The answer must repeat every record exactly, with all pictures omitted.

[Excerpts from a dataset]
--------------------------------
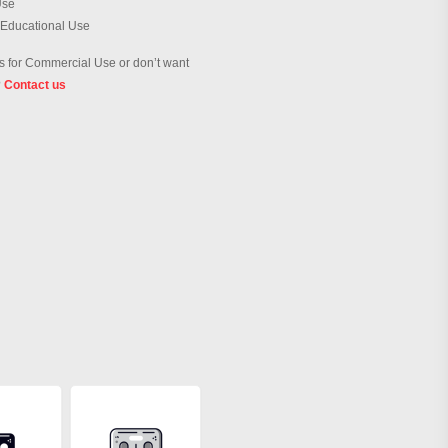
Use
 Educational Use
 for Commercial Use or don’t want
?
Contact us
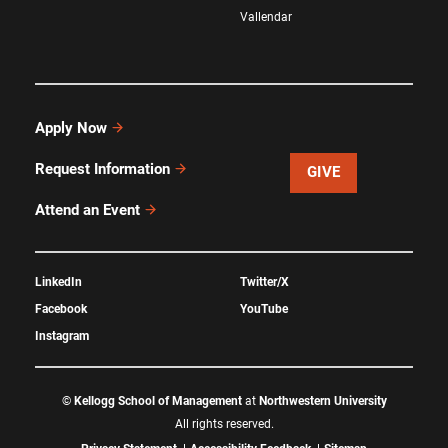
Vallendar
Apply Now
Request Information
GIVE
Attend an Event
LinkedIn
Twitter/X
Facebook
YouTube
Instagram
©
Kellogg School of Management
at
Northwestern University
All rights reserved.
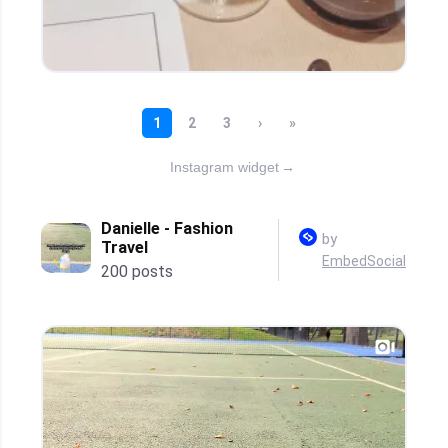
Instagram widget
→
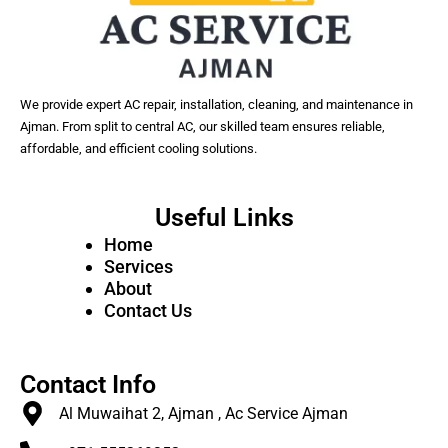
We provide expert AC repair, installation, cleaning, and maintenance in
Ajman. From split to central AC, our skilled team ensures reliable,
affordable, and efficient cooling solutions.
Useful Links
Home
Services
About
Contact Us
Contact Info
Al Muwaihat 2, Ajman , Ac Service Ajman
--------------------------------
Solved problem -
Use
 Educational Use
 for Commercial Use or don’t want
?
Contact us
Vallendar
Apply Now
Request Information
GIVE
Attend an Event
LinkedIn
Twitter/X
Facebook
YouTube
Instagram
©
Kellogg School of Management
at
Northwestern University
All rights reserved.
Instagram widget
→
We provide expert AC repair, installation, cleaning, and maintenance in
Ajman. From split to central AC, our skilled team ensures reliable,
affordable, and efficient cooling solutions.
Useful Links
Home
Services
About
Contact Us
Contact Info
Al Muwaihat 2, Ajman , Ac Service Ajman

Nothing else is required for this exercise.